The geometry column to use as a row's primary geometry when there is more than one geometry column.

If left blank and more than one geometry column exists, the first geometry column encountered is used. For CSV/TFRecord sources only.

sources[i].x_column

string

The name of the numeric x coordinate column for deducing point geometry. If the y_column is also specified, and both columns contain numeric values, then a point geometry column will be constructed with x,y values in the coordinate system given in the CRS. If left blank and the CRS does not specify a projected coordinate system, defaults to "longitude". If left blank and the CRS does specify a projected coordinate system, defaults to an empty string and no point geometry is generated.

A generated point geometry column will be named {x_column}_{y_column}_N where N is appended such that {x_column}_{y_column}_N is unique if a column named {x_column}_{y_column} already exists.
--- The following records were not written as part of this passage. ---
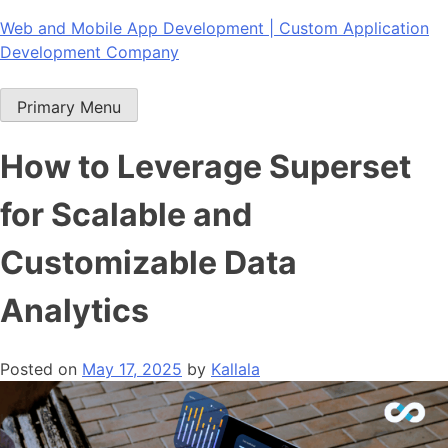
Skip
Web and Mobile App Development | Custom Application
to
Development Company
content
Primary Menu
How to Leverage Superset
for Scalable and
Customizable Data
Analytics
Posted on
May 17, 2025
by
Kallala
For CSV/TFRecord sources only.

sources[i].y_column

string

The name of the numeric y coordinate column for deducing point geometry. If the x_column is also specified, and both columns contain numeric values, then a point geometry column will be constructed with x,y values in the coordinate system given in the CRS. If left blank and the CRS does not specify a projected coordinate system, defaults to "latitude". If left blank and the CRS does specify a projected coordinate system, defaults to an empty string and no point geometry is generated.
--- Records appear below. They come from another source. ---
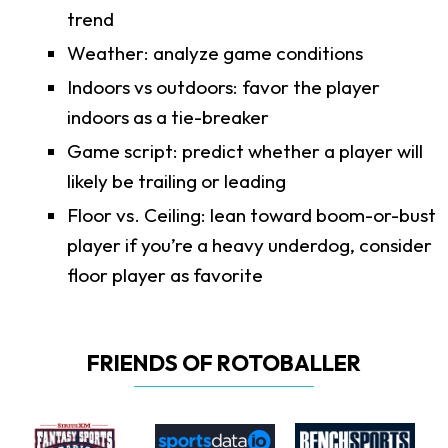
trend
Weather: analyze game conditions
Indoors vs outdoors: favor the player
indoors as a tie-breaker
Game script: predict whether a player will
likely be trailing or leading
Floor vs. Ceiling: lean toward boom-or-bust
player if you’re a heavy underdog, consider
floor player as favorite
FRIENDS OF ROTOBALLER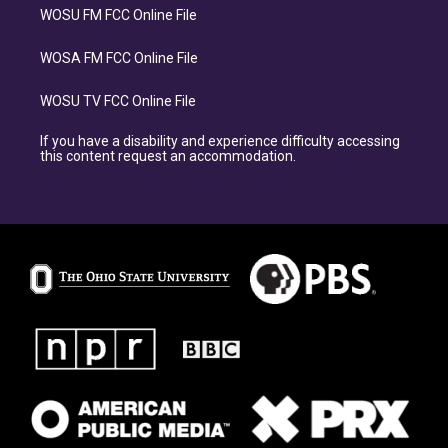
WOSU FM FCC Online File
WOSA FM FCC Online File
WOSU TV FCC Online File
If you have a disability and experience difficulty accessing
this content request an accommodation.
A generated point geometry column will be named {x_column}_{y_column}_N where N is appended such that {x_column}_{y_column}_N is unique if a column named {x_column}_{y_column} already exists. For CSV/TFRecord sources only.

sources[i].date_format

string

A format with which to parse fields encoding dates. The format pattern must be as described in the Joda-Time DateTimeFormat class documentation. If left blank, dates will be imported as strings. For CSV/TFRecord sources only.

sources[i].csv_delimiter

string

When ingesting CSV files, a single character used as a delimiter between column values in a row. If left blank, defaults to ','. For CSV sources only.

sources[i].csv_qualifier

string

When ingesting CSV files, a character that surrounds column values (a.k.a. "quote character"). If left blank, defaults to ". For CSV sources only.
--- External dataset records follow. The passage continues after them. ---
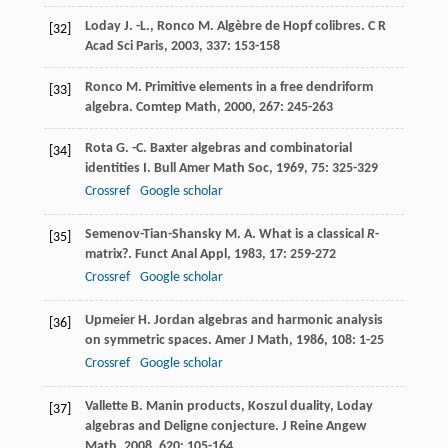
Loday
J. -L.
,
Ronco
M.
Algèbre de Hopf colibres.
C R
[32]
Acad Sci Paris
,
2003
,
337
: 153-158
Ronco
M.
Primitive elements in a free dendriform
[33]
algebra.
Comtep Math
,
2000
,
267
: 245-263
Rota
G. -C.
Baxter algebras and combinatorial
[34]
identities I.
Bull Amer Math Soc
,
1969
,
75
: 325-329
Crossref
Google scholar
Semenov-Tian-Shansky
M. A.
What is a classical
R
-
[35]
matrix?.
Funct Anal Appl
,
1983
,
17
: 259-272
Crossref
Google scholar
Upmeier
H.
Jordan algebras and harmonic analysis
[36]
on symmetric spaces.
Amer J Math
,
1986
,
108
: 1-25
Crossref
Google scholar
Vallette
B.
Manin products, Koszul duality, Loday
[37]
algebras and Deligne conjecture.
J Reine Angew
Math
,
2008
,
620
: 105-164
If a column value is not surrounded by qualifiers, leading and tailing whitespace is trimmed. For example:

         ..., test,...            <== this value is not qualified
      becomes the string value:
         "test"                   <== leading whitespace is stripped

while:
         ...," test",...          <== this value IS qualified with quotes
      becomes the string value:
         " test"                  <== leading whitespace remains! 

uri_prefix

string

An optional prefix prepended to all uris defined in the manifest.

start_time

integer

The timestamp associated with the asset, if any. This typically corresponds to the time at which data were collected. For assets that correspond to an interval of time, such as average values over a month or year, this timestamp corresponds to the start of that interval. Specified as as seconds and (optionally) nanoseconds since the epoch (1970-01-01). Assumed to be in the UTC time zone.

end_time

integer

For assets that correspond to an interval of time, such as average values over a month or year, this timestamp corresponds to the end of that interval (exclusive). Specified as as seconds and (optionally) nanoseconds since the epoch (1970-01-01). Assumed to be in the UTC time zone.

properties

dictionary

An arbitrary flat dictionary of key-value pairs. Keys must be strings and values can be either numbers or strings. List values are not yet supported for user-uploaded assets.

column_data_type_overrides

dictionary

If the automatic type detection is not working correctly, use this field with column names as keys and one of the following constants as values: COLUMN_DATA_TYPE_STRING, COLUMN_DATA_TYPE_NUMERIC, COLUMN_DATA_TYPE_LONG.

Limitations

JSON manifest size

The JSON manifest file size limit is 10 MB. If you have many files to upload, consider ways to reduce the number of characters needed to describe the dataset. For example, use the uri_prefix field to eliminate the need to provide the GCP bucket path for each URI in the uris list. If further size reduction is needed, try shortening the filenames.